Print every line of the listing below, starting with the line that holds "Dal 73' D'Agostini: 6" and going on through the line that holds "volere troppo.", both included, and print nothing else.
- - - -
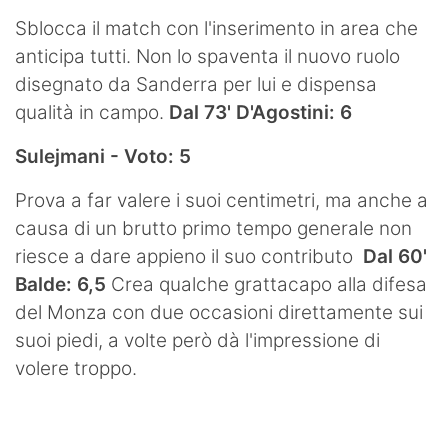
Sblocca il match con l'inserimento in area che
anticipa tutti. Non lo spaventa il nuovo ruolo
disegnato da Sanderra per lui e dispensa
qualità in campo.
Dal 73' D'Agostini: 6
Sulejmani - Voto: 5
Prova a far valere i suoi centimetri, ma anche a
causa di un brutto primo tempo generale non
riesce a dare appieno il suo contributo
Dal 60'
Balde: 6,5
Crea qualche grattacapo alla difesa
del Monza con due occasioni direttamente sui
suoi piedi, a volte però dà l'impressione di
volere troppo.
- - - -
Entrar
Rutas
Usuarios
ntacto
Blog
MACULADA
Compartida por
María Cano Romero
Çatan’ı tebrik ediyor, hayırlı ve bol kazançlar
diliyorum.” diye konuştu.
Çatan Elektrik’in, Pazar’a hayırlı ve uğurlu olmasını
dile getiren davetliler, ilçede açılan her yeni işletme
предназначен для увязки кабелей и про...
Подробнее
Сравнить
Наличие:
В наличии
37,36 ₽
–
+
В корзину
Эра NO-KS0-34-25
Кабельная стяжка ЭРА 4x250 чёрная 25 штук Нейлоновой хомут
- - - -
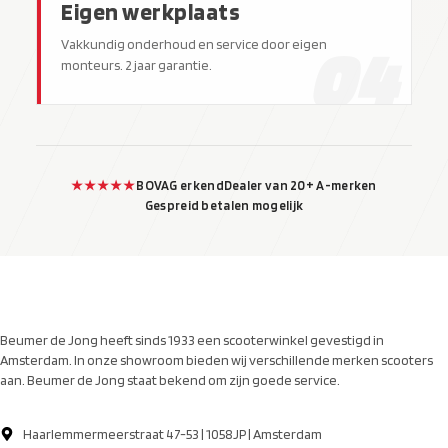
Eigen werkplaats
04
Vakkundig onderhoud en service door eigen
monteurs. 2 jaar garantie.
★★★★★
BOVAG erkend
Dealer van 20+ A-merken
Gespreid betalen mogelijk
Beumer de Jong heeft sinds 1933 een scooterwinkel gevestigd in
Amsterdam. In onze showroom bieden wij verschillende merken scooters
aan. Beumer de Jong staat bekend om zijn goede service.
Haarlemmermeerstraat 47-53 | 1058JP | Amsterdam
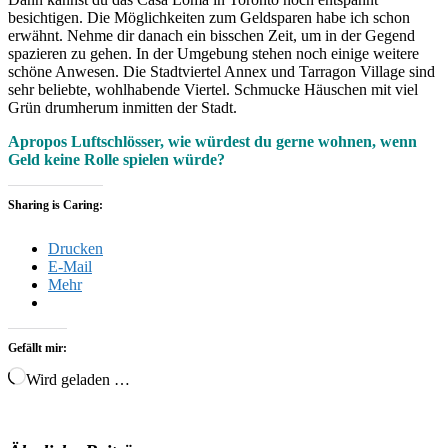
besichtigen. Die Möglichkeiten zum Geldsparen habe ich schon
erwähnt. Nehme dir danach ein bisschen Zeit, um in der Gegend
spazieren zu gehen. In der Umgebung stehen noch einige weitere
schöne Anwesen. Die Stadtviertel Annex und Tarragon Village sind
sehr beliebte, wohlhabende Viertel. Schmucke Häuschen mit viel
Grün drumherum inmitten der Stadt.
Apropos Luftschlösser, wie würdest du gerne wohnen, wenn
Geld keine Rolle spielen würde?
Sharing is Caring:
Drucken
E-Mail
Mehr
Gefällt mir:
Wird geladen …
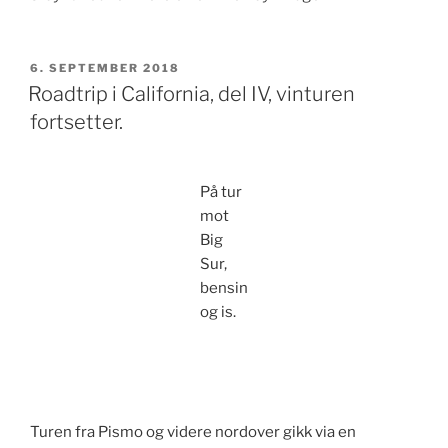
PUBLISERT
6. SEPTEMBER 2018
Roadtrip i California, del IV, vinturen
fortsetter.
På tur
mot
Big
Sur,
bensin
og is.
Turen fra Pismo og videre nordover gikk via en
- - - -
WRITTEN REPLY
Dal 73' D'Agostini: 6
Sulejmani - Voto: 5
Prova a far valere i suoi centimetri, ma anche a
causa di un brutto primo tempo generale non
riesce a dare appieno il suo contributo
Dal 60'
Balde: 6,5
Crea qualche grattacapo alla difesa
del Monza con due occasioni direttamente sui
suoi piedi, a volte però dà l'impressione di
volere troppo.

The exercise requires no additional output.